Judges believe family
drug court may break
vicious cycle of abuse

By Lori Tighe
Star-Bulletin

Tapa

Hawaii judges have watched the link strengthen between drug abuse and child abuse.

In the past 10 years, child abuse cases have doubled in Family Court. About 90 percent involve substance abuse, with crystal methamphetamine or "ice" as the drug of choice.

But no extra judges have been added to handle the growing load.

Frustrated with the unending drug/child abuse cycle, judges are trying a new approach -- family drug court.

"We needed to do something else to be successful," said Judge Bode Uale, who shepherds the program. "We heard about the successes of Hawaii's drug court, and we saw other family drug court programs around the country that worked. We wanted to give it a shot."

The program targets child-abusing parents who are known to use drugs and/or alcohol but don't have a record. Parents will be chosen based on their willingness to seek treatment.

The incentive to parents: They get their kids back sooner. The incentive to judges: They stop the revolving door of drug and child abuse.

The $60,000 pilot program will pay for a court officer with social worker credentials to monitor parents' treatment and to report progress -- or relapse -- to Uale. Parents take regular drug tests and appear weekly or biweekly before the judge.

"We can feel the pulse of the case immediately," Uale said. "Months don't go by to find out parents have relapsed."

Judges blame the doubled caseload of child abuse on drugs.

"Drugs are our biggest problem, and ice is the scourge of our communities," Uale said. "We see it day in and day out. Drugs just exacerbate everything."

Family Court handled 952 child abuse cases in 1988. The amount doubled to 2,044 child abuse cases in 1997, Uale said. The courts don't keep statistics on parents' substance abuse. But Uale notes ice had just hit Hawaii in the late 1980s and has grown throughout the 1990s.

The dangerous thirst for ice

Parents will risk all for ice, said Judge John Bryant, head of Family Court's juvenile division.

"It's the worst drug for parents to be on. It's extremely addictive and causes violent tendencies," he said. "And the evidence seems to indicate long-term use of crystal meth causes brain damage."

Family Court modeled its pilot program after one of the country's most successful programs in Reno, Nev. Uale visited Judge Charles Magee's Nevada program last year and liked what he saw. Recovered parents came to court with their kids. The parents who relapsed from treatment went to jail on the spot.

"The message was if you're clean, sober and with your kids, life is beautiful. It looked like a wholesome, healing environment. They were recovered addicts who would leave the system better than when they entered it," Uale said. "The ones taken away didn't look good."

Family Court judges will watch drug-program cases much more closely than regular child abuse cases, which they review about every six months.

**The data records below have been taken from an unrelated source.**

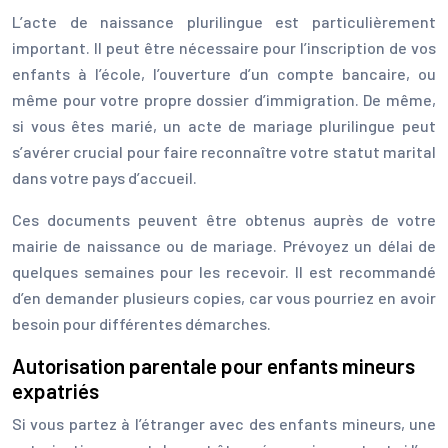
L’acte de naissance plurilingue est particulièrement
important. Il peut être nécessaire pour l’inscription de vos
enfants à l’école, l’ouverture d’un compte bancaire, ou
même pour votre propre dossier d’immigration. De même,
si vous êtes marié, un acte de mariage plurilingue peut
s’avérer crucial pour faire reconnaître votre statut marital
dans votre pays d’accueil.
Ces documents peuvent être obtenus auprès de votre
mairie de naissance ou de mariage. Prévoyez un délai de
quelques semaines pour les recevoir. Il est recommandé
d’en demander plusieurs copies, car vous pourriez en avoir
besoin pour différentes démarches.
Autorisation parentale pour enfants mineurs
expatriés
Si vous partez à l’étranger avec des enfants mineurs, une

"But drugs is just a portion of this. Abuse is the other side," said Kenneth Ling, Family Court director. "Together it's a very volatile situation."

Parents must also attend anger-management classes.

Jail time's a weapon

Hawaii judges want to use jail time as another incentive to encourage addicted parents through treatment.

The Nevada program can send relapsing parents to jail. But Hawaii's Family Court judges don't have the authority and are working toward that goal, Uale said.

If a parent refuses to go through family drug court, "it gives us a red flag," Ling said. "Maybe the child shouldn't go home with them."